= REQUIREMENT =
Find every line in the records below that holds the word "Dwarka", and copy each one.

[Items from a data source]
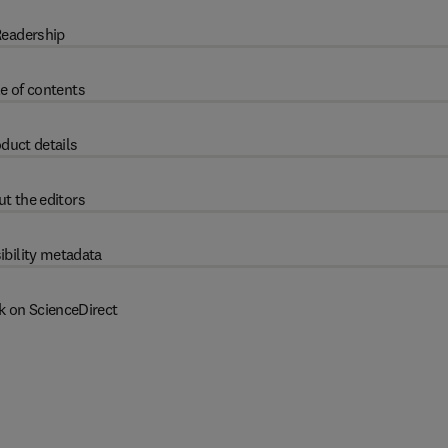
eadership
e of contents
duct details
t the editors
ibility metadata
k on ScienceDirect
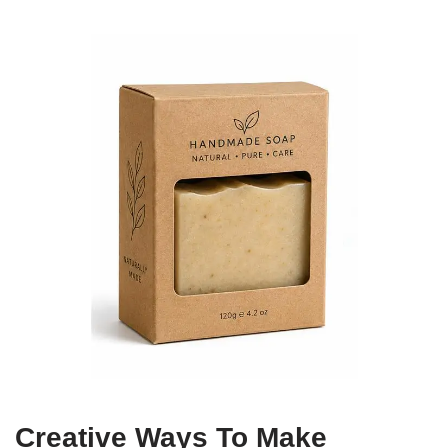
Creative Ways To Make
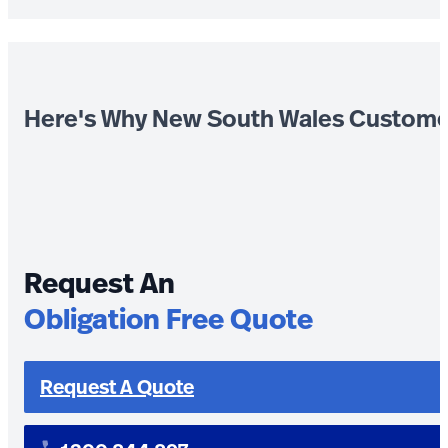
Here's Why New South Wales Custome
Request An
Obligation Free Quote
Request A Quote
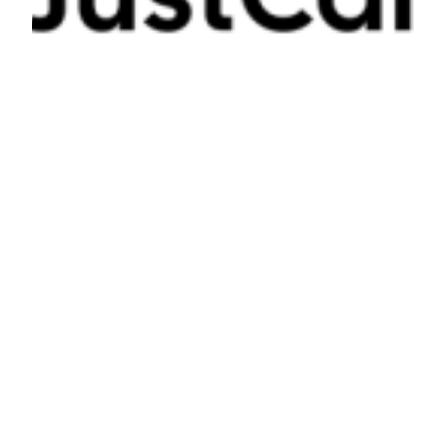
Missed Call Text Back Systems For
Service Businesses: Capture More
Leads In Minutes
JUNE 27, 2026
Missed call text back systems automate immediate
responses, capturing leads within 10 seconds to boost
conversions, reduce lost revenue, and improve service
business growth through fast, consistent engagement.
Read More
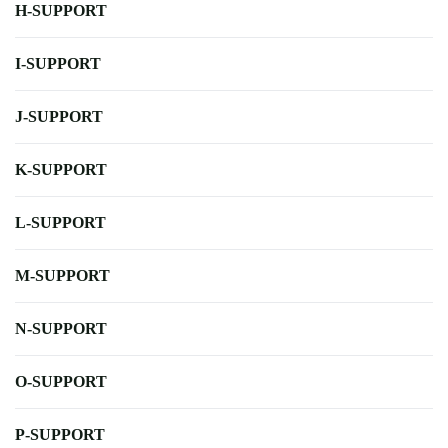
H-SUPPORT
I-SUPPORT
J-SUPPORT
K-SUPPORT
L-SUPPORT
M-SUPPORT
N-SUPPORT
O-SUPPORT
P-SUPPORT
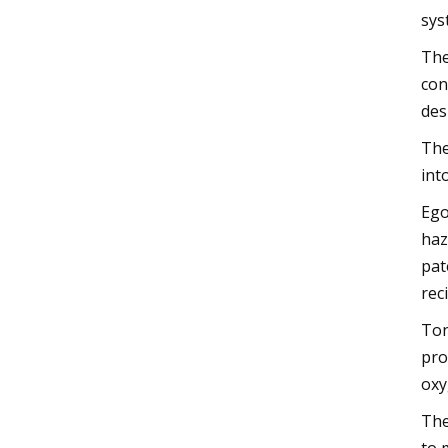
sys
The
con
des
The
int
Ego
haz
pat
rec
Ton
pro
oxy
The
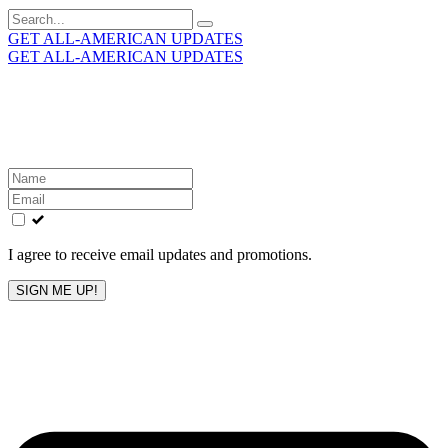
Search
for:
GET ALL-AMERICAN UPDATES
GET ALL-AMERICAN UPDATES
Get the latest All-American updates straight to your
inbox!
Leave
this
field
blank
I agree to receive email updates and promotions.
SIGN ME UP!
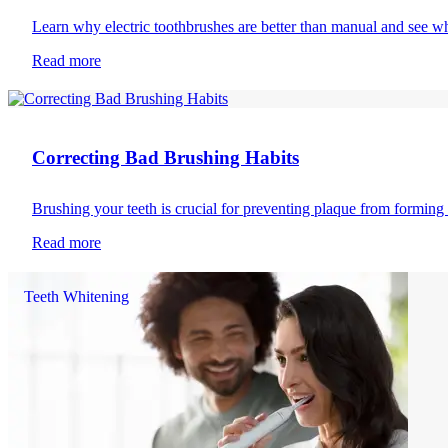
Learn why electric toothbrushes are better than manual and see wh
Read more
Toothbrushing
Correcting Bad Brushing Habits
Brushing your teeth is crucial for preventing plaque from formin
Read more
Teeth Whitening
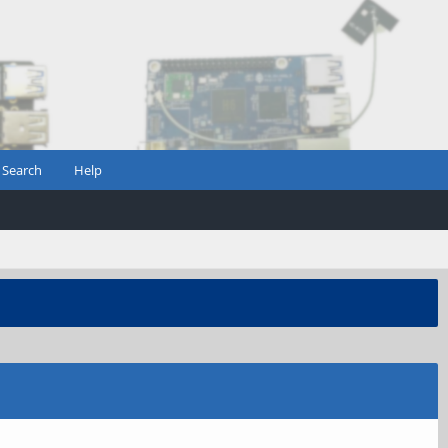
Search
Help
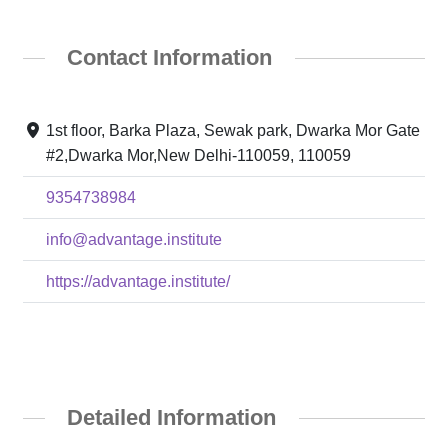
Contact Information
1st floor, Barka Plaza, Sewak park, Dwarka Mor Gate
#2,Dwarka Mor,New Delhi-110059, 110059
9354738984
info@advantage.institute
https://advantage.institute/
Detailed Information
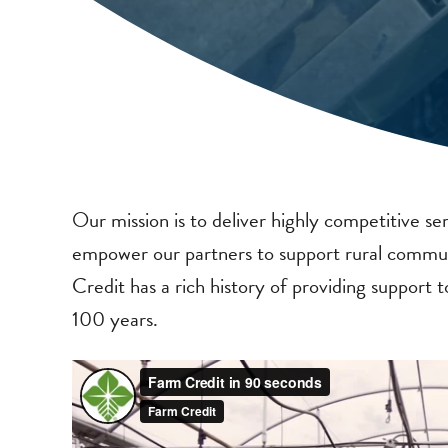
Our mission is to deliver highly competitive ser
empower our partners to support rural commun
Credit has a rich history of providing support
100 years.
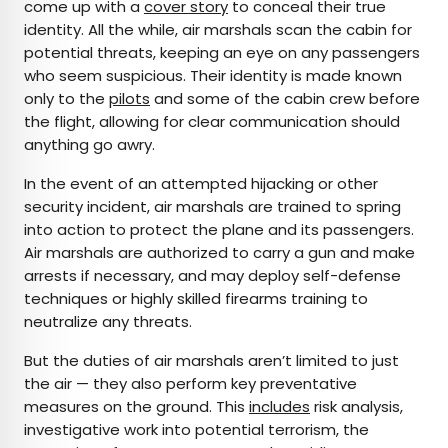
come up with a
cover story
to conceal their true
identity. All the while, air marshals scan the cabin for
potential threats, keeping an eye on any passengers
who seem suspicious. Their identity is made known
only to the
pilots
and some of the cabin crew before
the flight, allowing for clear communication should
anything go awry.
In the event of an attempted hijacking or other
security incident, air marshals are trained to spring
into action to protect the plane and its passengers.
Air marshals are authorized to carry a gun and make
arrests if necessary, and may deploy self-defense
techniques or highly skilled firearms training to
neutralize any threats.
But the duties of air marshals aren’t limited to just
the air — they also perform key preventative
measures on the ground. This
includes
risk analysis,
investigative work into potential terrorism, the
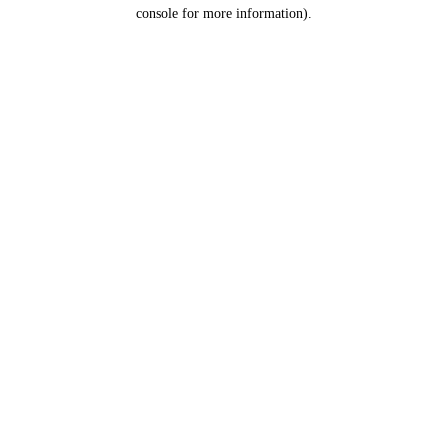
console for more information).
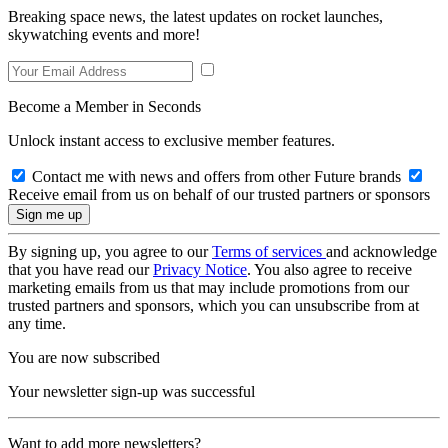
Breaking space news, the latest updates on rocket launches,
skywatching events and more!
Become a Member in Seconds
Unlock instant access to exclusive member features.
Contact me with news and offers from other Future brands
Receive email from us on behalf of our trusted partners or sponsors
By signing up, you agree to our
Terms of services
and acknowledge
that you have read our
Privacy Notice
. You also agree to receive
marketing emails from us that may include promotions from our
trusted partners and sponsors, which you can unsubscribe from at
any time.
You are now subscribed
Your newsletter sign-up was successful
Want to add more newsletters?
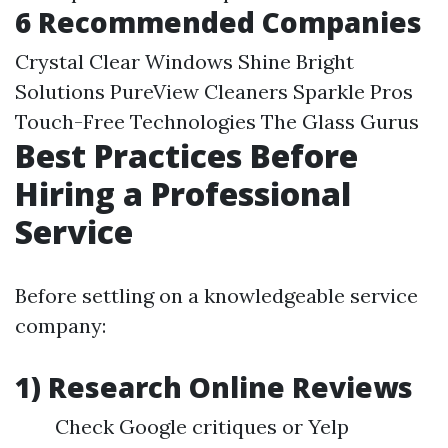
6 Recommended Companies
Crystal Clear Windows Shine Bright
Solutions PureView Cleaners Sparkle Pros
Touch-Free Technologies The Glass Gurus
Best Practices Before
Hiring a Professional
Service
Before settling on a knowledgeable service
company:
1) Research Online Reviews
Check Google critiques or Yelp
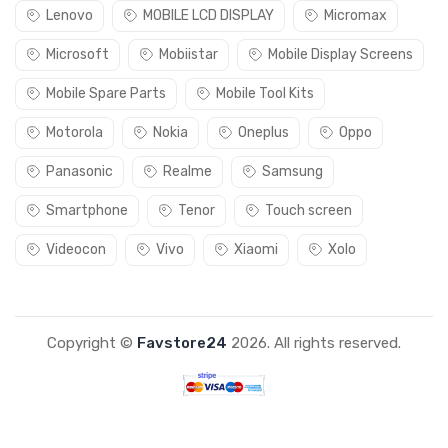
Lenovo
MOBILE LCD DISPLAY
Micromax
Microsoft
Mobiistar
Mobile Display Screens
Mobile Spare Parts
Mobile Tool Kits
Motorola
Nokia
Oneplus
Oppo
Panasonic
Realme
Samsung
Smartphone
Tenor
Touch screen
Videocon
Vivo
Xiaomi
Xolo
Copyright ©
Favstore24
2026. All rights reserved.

= WRITTEN ANSWER =
1st floor, Barka Plaza, Sewak park, Dwarka Mor Gate
#2,Dwarka Mor,New Delhi-110059, 110059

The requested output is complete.